[[ Extracted material, beginning ]]

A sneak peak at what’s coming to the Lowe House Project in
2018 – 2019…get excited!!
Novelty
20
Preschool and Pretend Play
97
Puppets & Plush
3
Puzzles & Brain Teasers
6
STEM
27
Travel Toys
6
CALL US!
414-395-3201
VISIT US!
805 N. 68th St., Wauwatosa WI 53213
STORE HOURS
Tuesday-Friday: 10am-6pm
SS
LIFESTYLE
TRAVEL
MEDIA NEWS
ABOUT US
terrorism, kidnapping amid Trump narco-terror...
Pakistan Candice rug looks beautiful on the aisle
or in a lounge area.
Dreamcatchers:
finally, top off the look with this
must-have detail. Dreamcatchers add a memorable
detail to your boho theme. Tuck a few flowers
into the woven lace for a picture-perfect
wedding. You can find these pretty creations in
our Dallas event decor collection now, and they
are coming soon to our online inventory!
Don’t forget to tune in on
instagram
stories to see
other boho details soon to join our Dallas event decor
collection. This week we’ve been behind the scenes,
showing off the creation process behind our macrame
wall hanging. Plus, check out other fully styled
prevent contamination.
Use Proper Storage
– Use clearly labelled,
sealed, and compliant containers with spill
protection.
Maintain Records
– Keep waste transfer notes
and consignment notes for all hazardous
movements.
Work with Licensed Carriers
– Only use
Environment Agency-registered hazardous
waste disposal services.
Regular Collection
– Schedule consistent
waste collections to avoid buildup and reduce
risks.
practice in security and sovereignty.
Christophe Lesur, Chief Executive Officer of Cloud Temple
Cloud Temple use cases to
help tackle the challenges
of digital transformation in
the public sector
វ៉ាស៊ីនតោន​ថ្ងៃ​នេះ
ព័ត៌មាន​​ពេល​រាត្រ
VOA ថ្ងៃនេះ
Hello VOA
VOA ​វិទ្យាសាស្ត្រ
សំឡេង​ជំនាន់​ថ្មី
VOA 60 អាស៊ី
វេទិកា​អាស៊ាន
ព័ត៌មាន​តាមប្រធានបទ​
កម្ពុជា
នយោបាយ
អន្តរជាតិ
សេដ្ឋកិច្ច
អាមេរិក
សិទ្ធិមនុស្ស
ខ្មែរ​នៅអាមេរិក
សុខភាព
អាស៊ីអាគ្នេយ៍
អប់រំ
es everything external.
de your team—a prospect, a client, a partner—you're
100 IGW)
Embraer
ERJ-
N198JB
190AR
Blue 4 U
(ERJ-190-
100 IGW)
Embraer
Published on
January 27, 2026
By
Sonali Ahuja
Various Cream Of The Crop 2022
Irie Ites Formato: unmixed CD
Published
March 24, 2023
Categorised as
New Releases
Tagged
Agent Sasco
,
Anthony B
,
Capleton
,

[[ Extracted material, end ]]

▸ Task instructions: Return the opening line of the data and every line after it through the line containing "showing off the", please, exactly as written and with nothing added.

▸ Finished task:
A sneak peak at what’s coming to the Lowe House Project in
2018 – 2019…get excited!!
Novelty
20
Preschool and Pretend Play
97
Puppets & Plush
3
Puzzles & Brain Teasers
6
STEM
27
Travel Toys
6
CALL US!
414-395-3201
VISIT US!
805 N. 68th St., Wauwatosa WI 53213
STORE HOURS
Tuesday-Friday: 10am-6pm
SS
LIFESTYLE
TRAVEL
MEDIA NEWS
ABOUT US
terrorism, kidnapping amid Trump narco-terror...
Pakistan Candice rug looks beautiful on the aisle
or in a lounge area.
Dreamcatchers:
finally, top off the look with this
must-have detail. Dreamcatchers add a memorable
detail to your boho theme. Tuck a few flowers
into the woven lace for a picture-perfect
wedding. You can find these pretty creations in
our Dallas event decor collection now, and they
are coming soon to our online inventory!
Don’t forget to tune in on
instagram
stories to see
other boho details soon to join our Dallas event decor
collection. This week we’ve been behind the scenes,
showing off the creation process behind our macrame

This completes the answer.